在MySQL中,常见的表连接方式有4类,共计7种方式:
- INNER JOIN:inner join是根据表连接条件,求取2个表的数据交集;
- LEFT JOIN :left join是根据表连接条件,求取2个表的数据交集再加上左表剩下的数据;此外,还可以使用where过滤条件求左表独有的数据。
- RIGHT JOIN:right join是根据表连接条件,求取2个表的数据交集再加上右表剩下的数据;此外,还可以使用where过滤条件求右表独有的数据。
- FULL JOIN:full join是左连接与右连接的并集,MySQL并未提供full join语法,如果要实现full join,需要left join与right join进行求并集,此外还可以使用where查看2个表各自独有的数据。
通过图形来表现,各种连接形式的求取集合部分如下,蓝色部分代表满足join条件的数据:
接下来,我们通过例子来理解各种JOIN的含义。
首先创建测试数据:
-- 1.创建部门表 -- 部门表记录部门信息,公司共有4个部门:财务(FINANCE)、人力(HR)、销售(SALES)、研发(RD)。
-- 不一定每个部门都有人,例如,公司虽然有研发部,但是没有在编人员 create table dept (deptno int,dname varchar(14),loc varchar(20)); insert into dept values(10,'FINANCE','BEIJING'); insert into dept values(20,'HR','BEIJING'); insert into dept values(30,'SALES','SHANGHAI'); insert into dept values(40,'RD','CHENGDU'); -- 2.创建员工表
-- 员工表记录了员工工号、姓名、部门编号。
-- 不一定每个员工都有部门。例如,外包人员dd就没有部门
create table emp (empno int,ename varchar(14),deptno int); insert into emp values(1,'aa',10); insert into emp values(2,'bb',20); insert into emp values(3,'cc',30); insert into emp values(4,'dd',null); insert into emp values(5,'ee',30); insert into emp values(6,'ff',20);
ER图如下:
(1.1)INNER JOIN
业务场景:查看公司正式员工的详细信息,包括工号、姓名、部门名称。
需求分析:正式员工都有对应部门,使用INNER JOIN,通过部门编号关联部门与员工求交集。
SQL语句:
mysql> select e.empno,e.ename,d.dname from emp e inner join dept d on e.deptno = d.deptno; +-------+-------+---------+ | empno | ename | dname | +-------+-------+---------+ | 1 | aa | FINANCE | | 2 | bb | HR | | 3 | cc | SALES | | 5 | ee | SALES | | 6 | ff | HR | +-------+-------+---------+
INNER JOIN就是求取2个表的共有数据(交集),我们可以这样来理解表INNER JOIN过程:
- 从驱动表按顺序数据,然后到被驱动表中逐行进行比较
- 如果条件满足,则取出该行数据(注意取出的是2个表连接之后的数据),如果条件不满足,则丢弃数据,然后继续向下比较,直到遍历完被驱动表的所有行
- 一致循环上面2步,知道步骤1的驱动表也遍历结束。
对于上面SQL,其执行过程我们可以使用伪代码来描述:
// 特别注意:2个for循环,哪个表用来做外部循环,哪个表用来做内部循环,是由执行计划决定的,可用explain来查看,通常使用结果集较小的表来做驱动表,
// 本例子中,SQL中顺序为emp,dept,但在执行计划中却是dept,emp。

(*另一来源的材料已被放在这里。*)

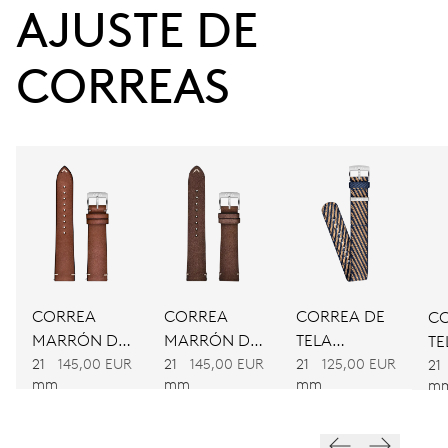
38 h
AJUSTE DE 
Reserva de marcha
CORREAS
CALIBRE
734
DIMENSIONES
Ø 25.60 mm, 11 1/2’’’
CARGA
Remonte automático
CORREA
CORREA
CORREA DE
CO
MARRÓN DE
MARRÓN DE
TELA
TE
PIEL
PIEL
BICOLOR
21
145,00 EUR
21
145,00 EUR
21
125,00 EUR
BI
FRECUENCIA
21
mm
mm
mm
m
28’800 A/h, 4 Hz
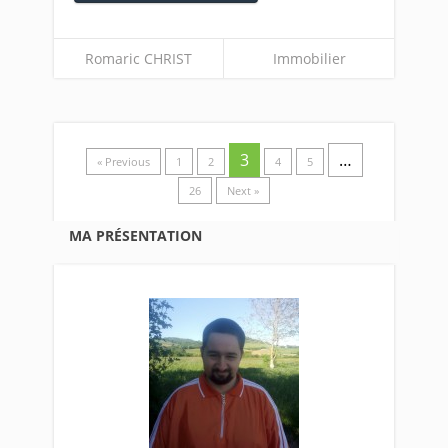
Romaric CHRIST
Immobilier
3
…
« Previous
1
2
4
5
26
Next »
MA PRÉSENTATION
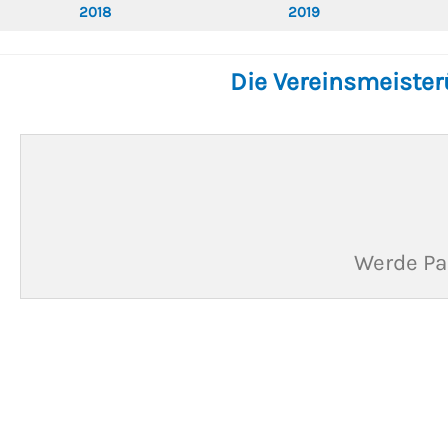
2018
2019
Die Vereinsmeisterü
Werde Pa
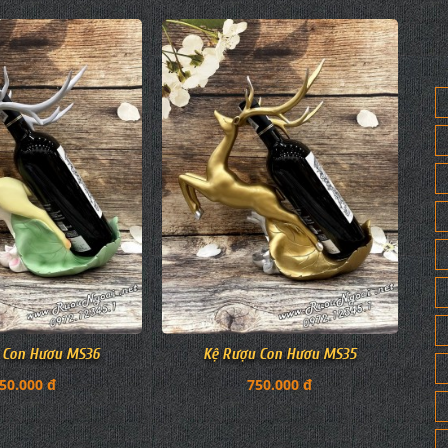
Kệ Rượu Con Hươu MS35
 Con Hươu MS36
750.000 đ
50.000 đ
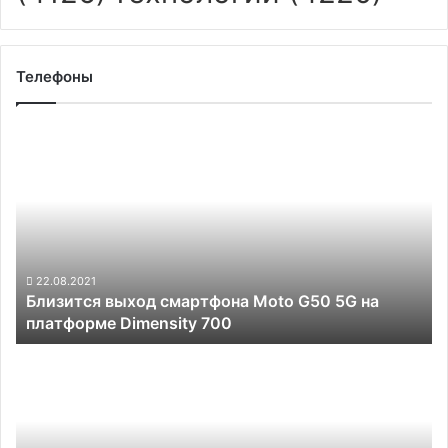
Телефоны
Близится
выход
смартфона
Moto
G50
5G
на
платформе
22.08.2021
Близится выход смартфона Moto G50 5G на
Dimensity
платформе Dimensity 700
700
В
России
растёт
спрос
на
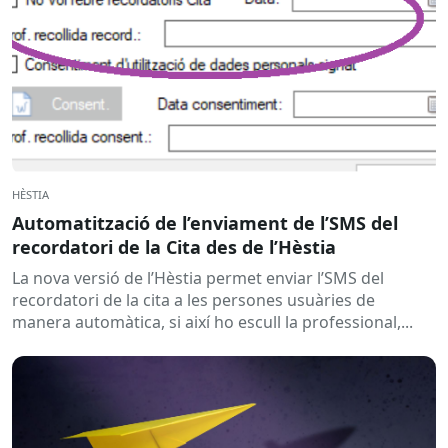
HÈSTIA
Automatització de l’enviament de l’SMS del
recordatori de la Cita des de l’Hèstia
La nova versió de l’Hèstia permet enviar l’SMS del
recordatori de la cita a les persones usuàries de
manera automàtica, si així ho escull la professional,...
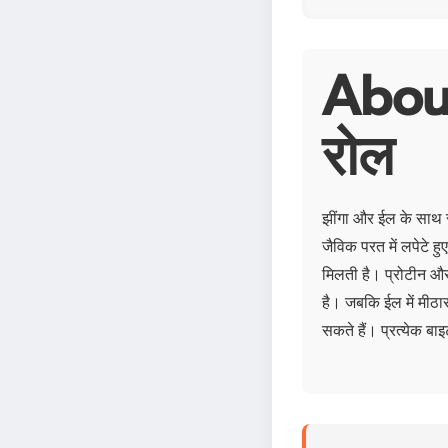
About
रोल
झींगा और ईल के साथ स
जैविक परत में लपेटे 
मिलती है। प्रोटीन और
है। जबकि ईल में मीठास
सकते हैं। प्रत्येक बाइ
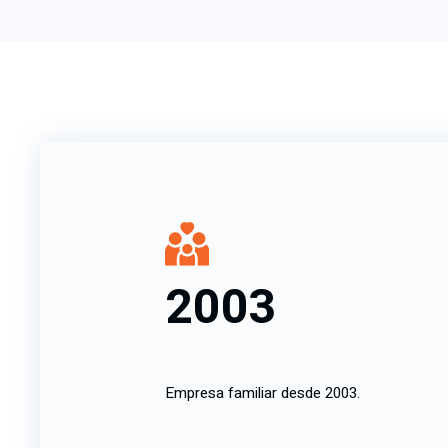
2003
Empresa familiar desde 2003.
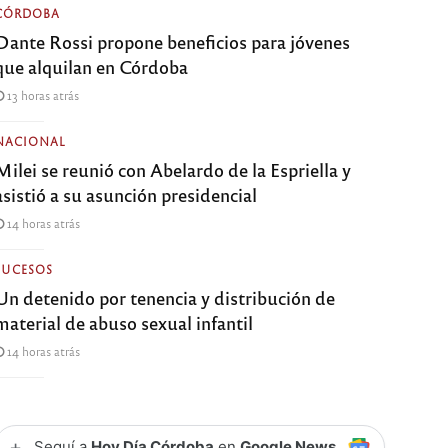
CÓRDOBA
Dante Rossi propone beneficios para jóvenes
que alquilan en Córdoba
13 horas atrás
NACIONAL
Milei se reunió con Abelardo de la Espriella y
asistió a su asunción presidencial
14 horas atrás
SUCESOS
Un detenido por tenencia y distribución de
material de abuso sexual infantil
14 horas atrás
+
Seguí a
Hoy Día Córdoba
en
Google News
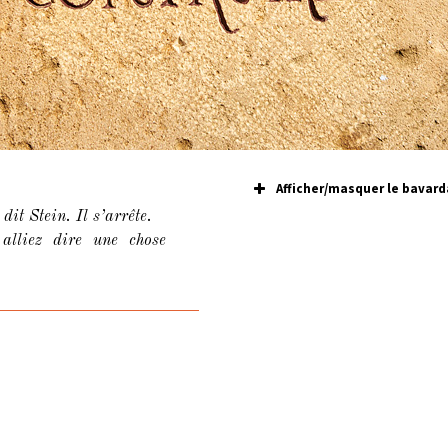
Afficher/masquer le bavard
t Stein. Il s’arrête.
lliez dire une chose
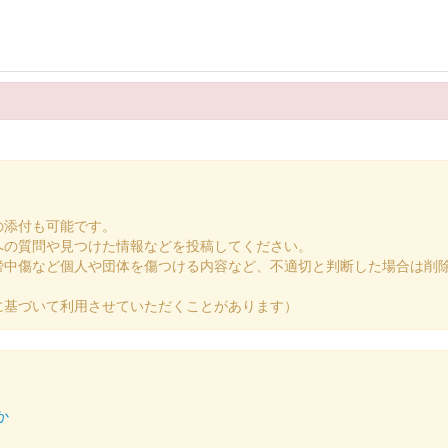
.1
れる御城印。
の添付も可能です。
への質問や見つけた情報などを投稿してください。
ver.
謗中傷など個人や団体を傷つける内容など、不適切と判断した場合は削
に基づいて利用させていただくことがあります）
ver.
か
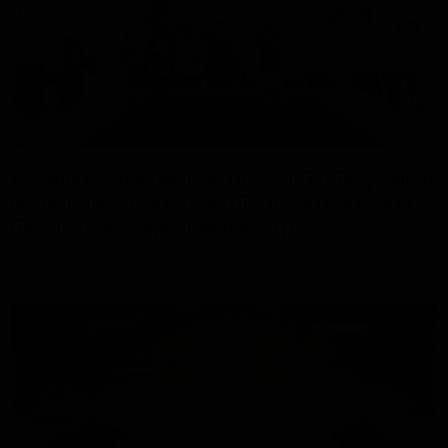
นางยุพินภรณ์ วงศ์ชัย ผู้อำนวยการโรงเรียนเวียงเชียงรุ้งวิทยาคม
กล่าวต้อนรับคณะบุคลากร จากสำนักงานสาธารณสุขจังหวัด
เชียงราย และสาธารสุขอำเภอเวียงเชียงรุ้ง
27 สิงหาคม 2020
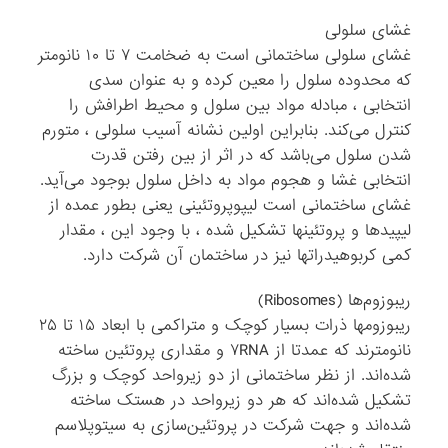
غشای سلولی
غشای سلولی ساختمانی است به ضخامت ۷ تا ۱۰ نانومتر
که محدوده سلول را معین کرده و به عنوان سدی
انتخابی ، مبادله مواد بین سلول و محیط اطرافش را
کنترل می‌کند. بنابراین اولین نشانه آسیب سلولی ، متورم
شدن سلول می‌باشد که در اثر از بین رفتن قدرت
انتخابی غشا و هجوم مواد به داخل سلول بوجود می‌آید.
غشای ساختمانی است لیپوپروتئینی یعنی بطور عمده از
لیپیدها و پروتئینها تشکیل شده ، با وجود این ، مقدار
کمی کربوهیدراتها نیز در ساختمان آن شرکت دارد.
ریبوزوم‌ها (Ribosomes)
ریبوزومها ذرات بسیار کوچک و متراکمی با ابعاد ۱۵ تا ۲۵
نانومترند که عمدتا از ۷RNA و مقداری پروتئین ساخته
شده‌اند. از نظر ساختمانی از دو زیرواحد کوچک و بزرگ
تشکیل شده‌اند که هر دو زیرواحد در هستک ساخته
شده‌اند و جهت شرکت در پروتئین‌سازی به سیتوپلاسم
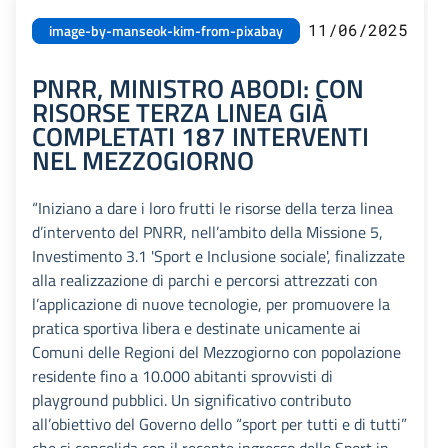
11/06/2025
image-by-manseok-kim-from-pixabay
PNRR, MINISTRO ABODI: CON
RISORSE TERZA LINEA GIÀ
COMPLETATI 187 INTERVENTI
NEL MEZZOGIORNO
“Iniziano a dare i loro frutti le risorse della terza linea
d’intervento del PNRR, nell’ambito della Missione 5,
Investimento 3.1 'Sport e Inclusione sociale', finalizzate
alla realizzazione di parchi e percorsi attrezzati con
l’applicazione di nuove tecnologie, per promuovere la
pratica sportiva libera e destinate unicamente ai
Comuni delle Regioni del Mezzogiorno con popolazione
residente fino a 10.000 abitanti sprovvisti di
playground pubblici. Un significativo contributo
all’obiettivo del Governo dello “sport per tutti e di tutti”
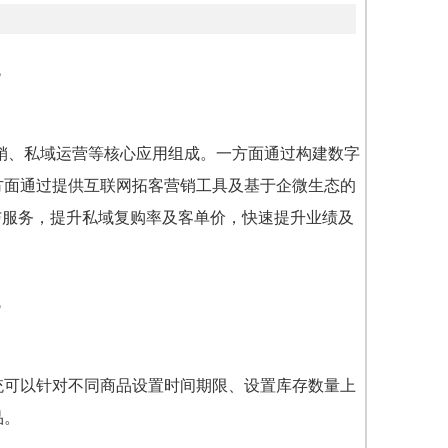
营销、私域运营等核心应用组成。一方面通过构建数字
方面通过提供互联网拓客营销工具及基于企微生态的
与服务，提升私域复购率及客单价，快速提升业绩及
统
可以针对不同商品设置时间期限、设置库存数量上
品。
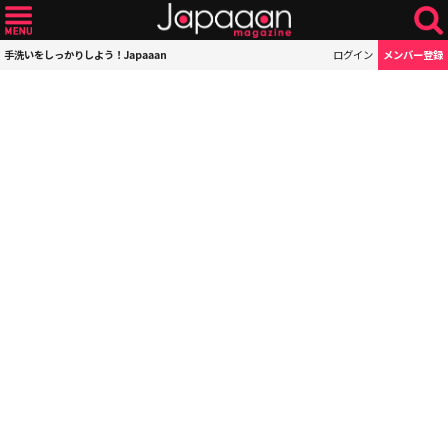
手洗いをしっかりしよう！Japaaan
ログイン
メンバー登録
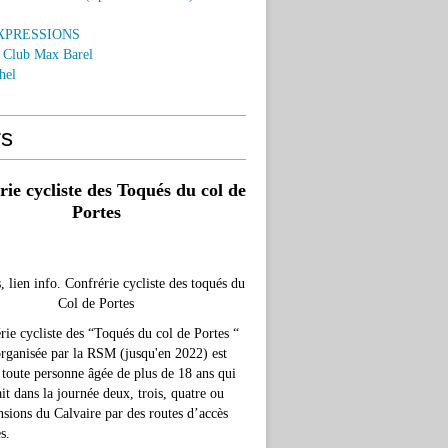
EXPRESSIONS
o Club Max Barel
hel
rs
ie cycliste des Toqués du col de
Portes
, lien info. Confrérie cycliste des toqués du
Col de Portes
rie cycliste des “Toqués du col de Portes “
organisée par la RSM (jusqu'en 2022) est
 toute personne âgée de plus de 18 ans qui
ait dans la journée deux, trois, quatre ou
nsions du Calvaire par des routes d’accès
s.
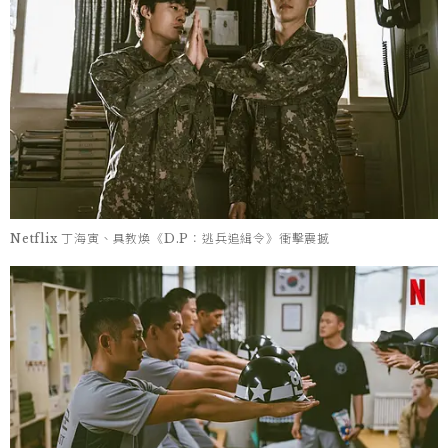
Netflix 丁海寅、具教煥《D.P：逃兵追緝令》衝擊震撼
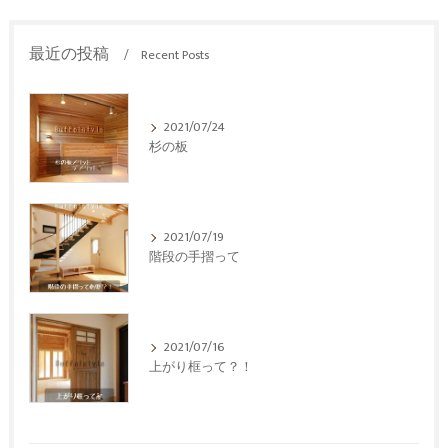
最近の投稿
Recent Posts
2021/07/24
杉の板
2021/07/19
階段の手摺って
2021/07/16
上がり框って？！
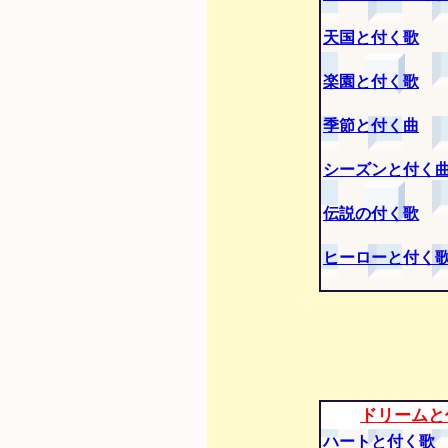
天国と付く歌
楽園と付く歌
季節と付く曲
シーズンと付く
伝説の付く歌
ヒーローと付く
ドリームと
ハートと付く歌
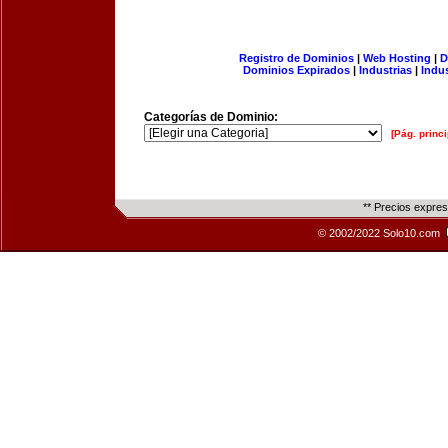
Registro de Dominios
|
Web Hosting
|
D
Dominios Expirados
|
Industrias
|
Indu
Categorías de Dominio:
[Pág. princi
** Precios expre
© 2002/2022 Solo10.com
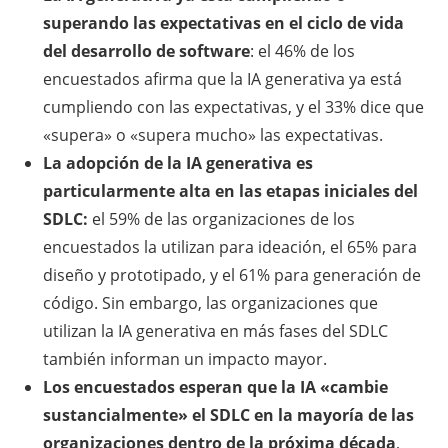
superando las expectativas en el ciclo de vida
del desarrollo de software
: el 46% de los
encuestados afirma que la IA generativa ya está
cumpliendo con las expectativas, y el 33% dice que
«supera» o «supera mucho» las expectativas.
La adopción de la IA generativa es
particularmente alta en las etapas iniciales del
SDLC:
el 59% de las organizaciones de los
encuestados la utilizan para ideación, el 65% para
diseño y prototipado, y el 61% para generación de
código. Sin embargo, las organizaciones que
utilizan la IA generativa en más fases del SDLC
también informan un impacto mayor.
Los encuestados esperan que la IA «cambie
sustancialmente» el SDLC en la mayoría de las
organizaciones dentro de la próxima década
,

因此内外表顺序需要看MySQL的执行计划
for (i=1;i<=d.counts;i++) { for (j=1;j<=e.counts;j++>) { if (d[i].key = e[j].key) { return d[i].dname,e[j].empno,e[j].ename; } } }
(1.2)LEFT JOIN
业务场景:查看每一个部门的详细信息,包括工号、姓名、部门名称。
需求分析:既然包含每一个部门,那么可以使用部门表进行LEFT JOIN,通过部门编号关联部门与员工求交集。
SQL语句:
mysql> select d.dname,e.empno,e.ename from dept d left join emp e on e.deptno = d.deptno; +---------+-------+-------+ | dname | empno | ename | +---------+-------+-------+ | FINANCE | 1 | aa | | HR | 2 | bb | | SALES | 3 | cc | | SALES | 5 | ee | | HR | 6 | ff | | RD | NULL | NULL | +---------+-------+-------+
LEFT JOIN就是求取2个表的共有数据(交集)再加上左表剩下的数据,也就是左表的数据全部都要,左表的数据只要满足关联条件的。
我们可以这样来理解表LEFT JOIN过程:
- 从左表按顺序数据,然后到右表中逐行进行比较
- 如果条件满足,则取出该行数据(注意取出的是2个表连接之后的数据),如果条件不满足,则丢弃数据,然后继续向下比较,直到遍历完被驱动表的所有行,如果遍历完右表所有的行都没有与左表匹配的数据,则返回左表的行,右表的记录用NULL填充。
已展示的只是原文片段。